Two weeks ago, markets were reeling as the Fed stepped in to fix some plumbing problems in the short-term financing markets. Since then, the Fed has continued its operations to calm the market turbulence. Though things appear to be going smoothly, an article from Izabella Kaminaska indicates all is not well. In “There’s a black hole in the dollar funding market”, published prior to the Fed’s intervention, Kaminaska summarizes and excerpts research from Zoltan Pozsar of Credit Suisse. Pozsar breaks down the “dollar funding” story, and ultimately finds that “the Fed may have overdone its hiking cycle, something that now can only be fixed with rate cuts”. And not just a slow drip of easing, but “rate cuts that are aggressive enough to re-steepen the curve so that dealer inventories clear; cuts deep enough to incentivize real-money investors to lend long”. If the Fed is unable to act, the current funding environment has “the makings of a fresh liquidity crisis.”

“Wages Stink”

Some of the topics we’ve followed are the labor share and the puzzling relationship between unemployment and wages, linked through the Philips Curve. Adding to the conversation about labor share this week were Sylvain Leduc and Zheng Liu from the San Francisco Fed. In “Are Workers Losing to Robots”, Leduc and Zheng stray from models that assume a frictionless labor market, and instead price in the “costly search process” for both job seekers and businesses alike. The authors can account for automation, and find that “automation gives employers another option in wage negotiations and thus weakens workers’ bargaining power”. Leduc and Zheng describe a scenario without automation and find that “productivity would have risen even less than it actually did, while wages would have risen more”. However, robots aren’t all bad news. The authors argue that automation has “a positive impact on aggregate employment and thus has contributed to the steady decline in the unemployment rate in recent years”.
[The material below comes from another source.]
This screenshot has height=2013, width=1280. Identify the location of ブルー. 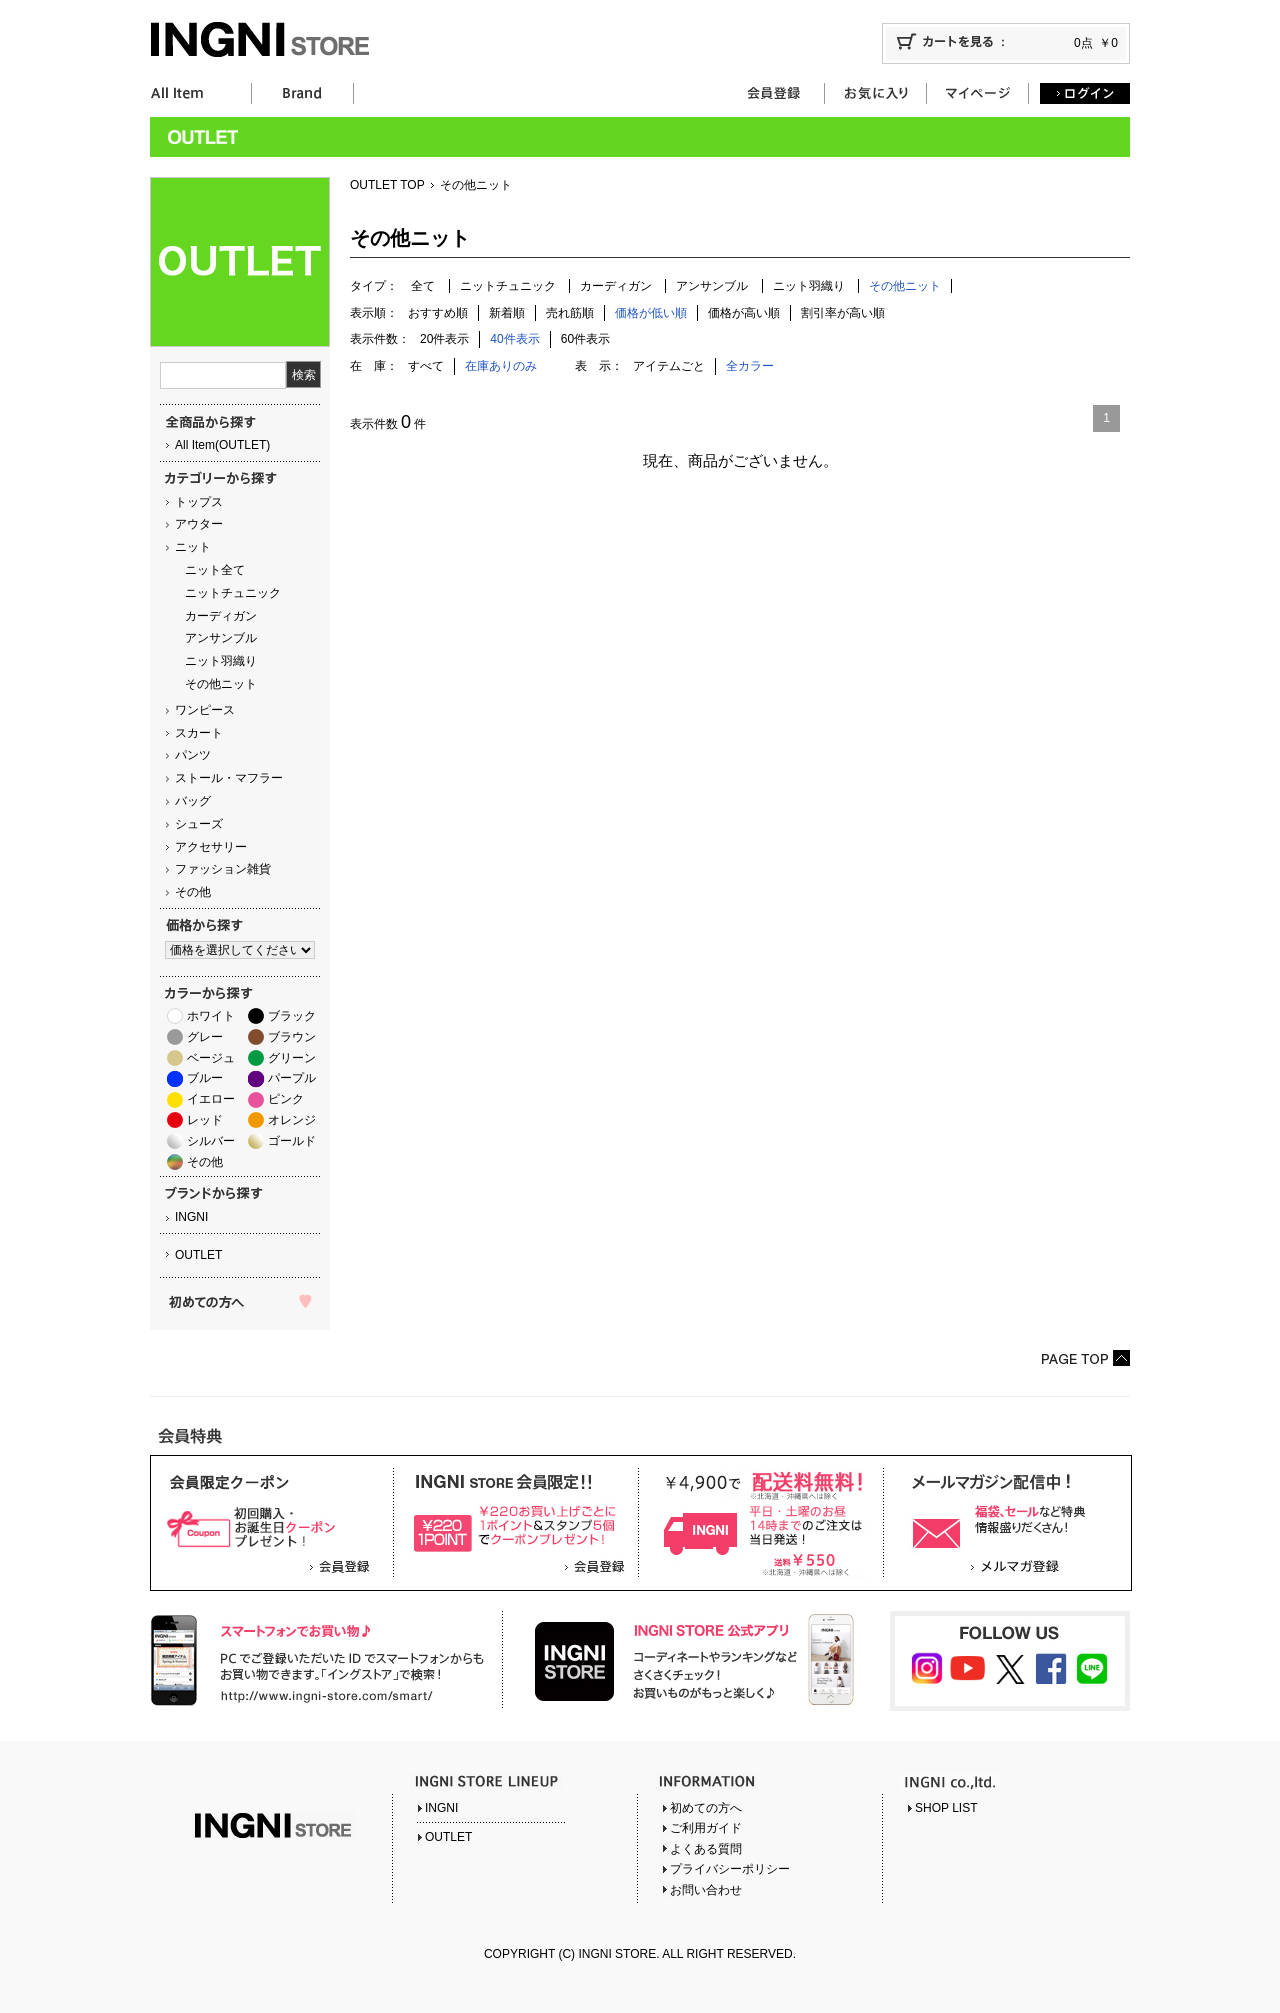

Jonathan Tepper offers a broader perspective in his oldie but goodie “Why Workers Aren’t Getting A Raise: An Economic Detective Story” (Archived). Tepper was inspired by the breakdown between leading indicators and wage growth to solve the puzzle, “why are wages growing so slowly despite a growing economy and a booming stock market?”. Though there’s a chance the trend he was analyzing may be changing, he covers everything from union participation to industrial concentration. Tepper’s analysis is worth a read.